__Exercise description__.
Print the records below word for word, beginning with the first line and ending once the line containing "Prénom (35, 1211)" is printed.

(Stored data entries)

• • • • • • •

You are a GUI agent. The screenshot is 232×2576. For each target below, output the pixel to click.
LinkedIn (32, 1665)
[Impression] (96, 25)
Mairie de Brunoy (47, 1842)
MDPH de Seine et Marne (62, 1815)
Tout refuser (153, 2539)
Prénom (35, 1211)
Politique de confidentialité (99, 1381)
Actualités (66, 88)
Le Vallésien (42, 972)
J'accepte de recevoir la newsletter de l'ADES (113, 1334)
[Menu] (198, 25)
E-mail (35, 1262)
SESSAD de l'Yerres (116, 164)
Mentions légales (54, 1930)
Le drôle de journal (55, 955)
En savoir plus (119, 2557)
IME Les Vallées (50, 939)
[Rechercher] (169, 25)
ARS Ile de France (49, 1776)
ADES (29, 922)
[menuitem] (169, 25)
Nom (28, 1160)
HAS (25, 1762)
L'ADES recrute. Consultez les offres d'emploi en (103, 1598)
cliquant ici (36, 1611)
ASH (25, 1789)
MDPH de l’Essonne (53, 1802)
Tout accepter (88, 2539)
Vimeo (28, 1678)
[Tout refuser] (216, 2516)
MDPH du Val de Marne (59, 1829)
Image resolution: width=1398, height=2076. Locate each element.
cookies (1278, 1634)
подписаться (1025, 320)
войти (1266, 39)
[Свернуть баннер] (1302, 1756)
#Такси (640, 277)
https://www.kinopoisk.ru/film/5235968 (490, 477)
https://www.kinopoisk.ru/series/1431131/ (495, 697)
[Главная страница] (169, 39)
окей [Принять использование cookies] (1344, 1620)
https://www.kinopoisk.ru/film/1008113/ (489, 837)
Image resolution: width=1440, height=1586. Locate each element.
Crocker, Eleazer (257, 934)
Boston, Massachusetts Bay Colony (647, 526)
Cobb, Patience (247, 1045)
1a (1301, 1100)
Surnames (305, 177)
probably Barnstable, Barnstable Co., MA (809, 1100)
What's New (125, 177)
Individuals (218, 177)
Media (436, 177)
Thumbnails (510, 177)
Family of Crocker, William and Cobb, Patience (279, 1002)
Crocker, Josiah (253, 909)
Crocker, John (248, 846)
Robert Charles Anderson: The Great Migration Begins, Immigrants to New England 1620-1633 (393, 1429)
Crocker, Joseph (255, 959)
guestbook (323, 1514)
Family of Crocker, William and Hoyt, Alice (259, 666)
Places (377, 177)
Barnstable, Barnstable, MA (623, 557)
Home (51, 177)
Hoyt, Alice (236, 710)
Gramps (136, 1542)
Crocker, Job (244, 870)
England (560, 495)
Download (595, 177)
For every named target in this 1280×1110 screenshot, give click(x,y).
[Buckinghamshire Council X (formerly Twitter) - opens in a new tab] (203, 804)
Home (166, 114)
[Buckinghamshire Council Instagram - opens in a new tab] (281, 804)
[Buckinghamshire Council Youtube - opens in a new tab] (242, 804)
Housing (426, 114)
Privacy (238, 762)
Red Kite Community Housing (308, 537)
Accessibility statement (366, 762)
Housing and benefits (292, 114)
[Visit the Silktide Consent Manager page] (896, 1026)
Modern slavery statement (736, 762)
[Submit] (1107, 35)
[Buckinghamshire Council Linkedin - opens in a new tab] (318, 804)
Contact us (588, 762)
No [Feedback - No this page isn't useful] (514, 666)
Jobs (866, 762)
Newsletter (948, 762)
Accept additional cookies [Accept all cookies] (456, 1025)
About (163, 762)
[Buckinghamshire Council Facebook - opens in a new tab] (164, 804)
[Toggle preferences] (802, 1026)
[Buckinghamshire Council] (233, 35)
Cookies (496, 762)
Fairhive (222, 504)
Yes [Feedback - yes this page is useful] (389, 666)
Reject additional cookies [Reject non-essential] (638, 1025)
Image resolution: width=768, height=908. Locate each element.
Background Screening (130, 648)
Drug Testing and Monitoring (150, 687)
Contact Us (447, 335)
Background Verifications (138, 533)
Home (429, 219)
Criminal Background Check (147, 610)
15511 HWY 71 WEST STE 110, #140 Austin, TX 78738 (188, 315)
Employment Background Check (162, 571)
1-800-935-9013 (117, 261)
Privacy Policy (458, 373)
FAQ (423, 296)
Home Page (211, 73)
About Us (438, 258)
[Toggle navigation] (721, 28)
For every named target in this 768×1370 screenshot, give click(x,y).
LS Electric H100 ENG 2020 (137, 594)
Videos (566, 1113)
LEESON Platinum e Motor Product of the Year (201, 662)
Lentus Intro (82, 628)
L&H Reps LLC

• • • • • • •

__Response to the task__.
You are a GUI agent. The screenshot is 232×2576. For each target below, output the pixel to click.
LinkedIn (32, 1665)
[Impression] (96, 25)
Mairie de Brunoy (47, 1842)
MDPH de Seine et Marne (62, 1815)
Tout refuser (153, 2539)
Prénom (35, 1211)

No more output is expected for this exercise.